André Torreta, via Exame Online

Acabamos de fazer uma série de entrevistas sobre a mulher nordestina, a vaidade e o seu cabelo. Realizamos esta pesquisa em Salvador, Recife e Fortaleza. Primeiro ponto que vale ressaltar é a diversidade que existe no Nordeste. O Nordeste não é um; são vários, como os dedos de uma mão. Quem olha para o nordeste do sul maravilha não sabe como a história, as raças, as influências, e o crescimento da economia produziu um nordeste tão diferente e multifacetado, diferente de todo o resto do país.

Vamos começar por Salvador. Os cabelos dessa cidade são produtos, é claro, da sua história. Salvador é “a cidade mais negra do Brasil”. Sua comida típica vem em sua maioria da África, a sua religião, o seu gingado, expressões do vocabulário. E é claro, os seus cabelos. E antes, muito mais do que agora, existia um preconceito contra este tipo de cabelo. Antes o preconceito fazia dizer que cabelo de negro era “ruim”, pixaim. E que a solução para isso era pura e simplesmente passar a chapinha, alisar o cabelo. Quem sabe uma maneira de se tornar mais “branco”. Mas nos últimos anos vieram os movimentos sociais negros na capital da Bahia.

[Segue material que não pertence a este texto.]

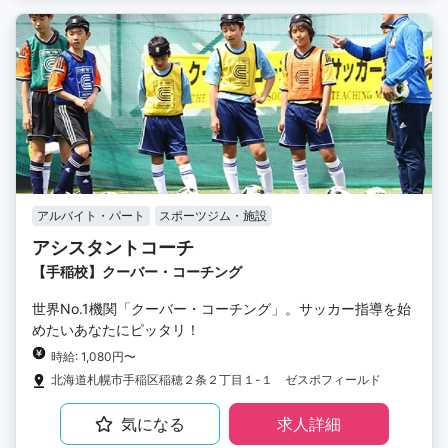
アルバイト・パート
スポーツジム・施設
アシスタントコーチ
【手稲校】クーバー・コーチング
世界No.1機関「クーバー・コーチング」。サッカー指導を始
めたいあなたにピッタリ！
時給: 1,080円〜
北海道札幌市手稲区稲穂２条２丁目１-１ ゼスポフィールド
気になる
求人詳細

E com eles a volta merecida do orgulho negro, da cultura negra, do cabelo negro. Ressurgiram com alvitez centenas de cabelos rasta, tranças, cores. Com o crescimento econômico este movimento aumentou ainda mais. E as empresas compreenderam isso. Criaram mais e mais produtos para os cabelos afros. Shampoos, condicionadores, megahair, perfumes, hidratantes etc, etc. E aí os cabelos afros foram para as novelas, e voltaram para o dia a dia soteropolitano com mais força ainda. Se você vai hoje no bairro da Liberdade, um bairro simbólico para a raça negra de Salvador, a profusão de salões de beleza para os cabelos afros explodiu.

Em Recife a explosão foi outra. Cidade fundada pelos portugueses, invadidas por holandeses e franceses, com menos negros que Salvador, Recife é diferente. O alisamento, as chapinhas, o agora chamado “botox” para os cabelos invadiram as praias. Aliás, esse é um outro ponto: quem faz alisamento sabe o estrago que a maresia, que a humidade faz ao cabelo. E a mulheres de lá dizem que o cloro na água tratada é muito forte, complicando ainda mais.

Pois é, a mulher do litoral precisa se cuidar muito mais, ir muito mais vezes ao cabelereiro do que as mulheres que vivem em cidades como São Paulo e Belo Horizonte. Para complicar, em época de São João que tem festa todos os dias, é salão de beleza todos os dias para as mulheres mais jovens e festeiras.

Quando chegamos em Fortaleza, os cabelos ficam mais lisos. Loiros, lisinhos, brilhosos. E, com o crescimento econômico, uma mudança foi vista também no banheiro destas mulheres: o número de produtos para cabelos em suas cestas de compras que chegam neste ponto da casa. Dizem que dez, vinte anos atrás, só compravam um ou dois tipos de shampoo, e estes eram para a família inteira. Hoje compram shampoos diferentes para cada pessoa da família.

Sempre me perguntam: “mas nada une, nada liga estas mulheres nordestinas?”. Sim, o apreço pelos cabelos das atrizes brasileiras que são destaque na novela. Mesmo com cabelos tão diferentes, com hábitos tão diferentes, todas querem ter cabelo de atriz de novela.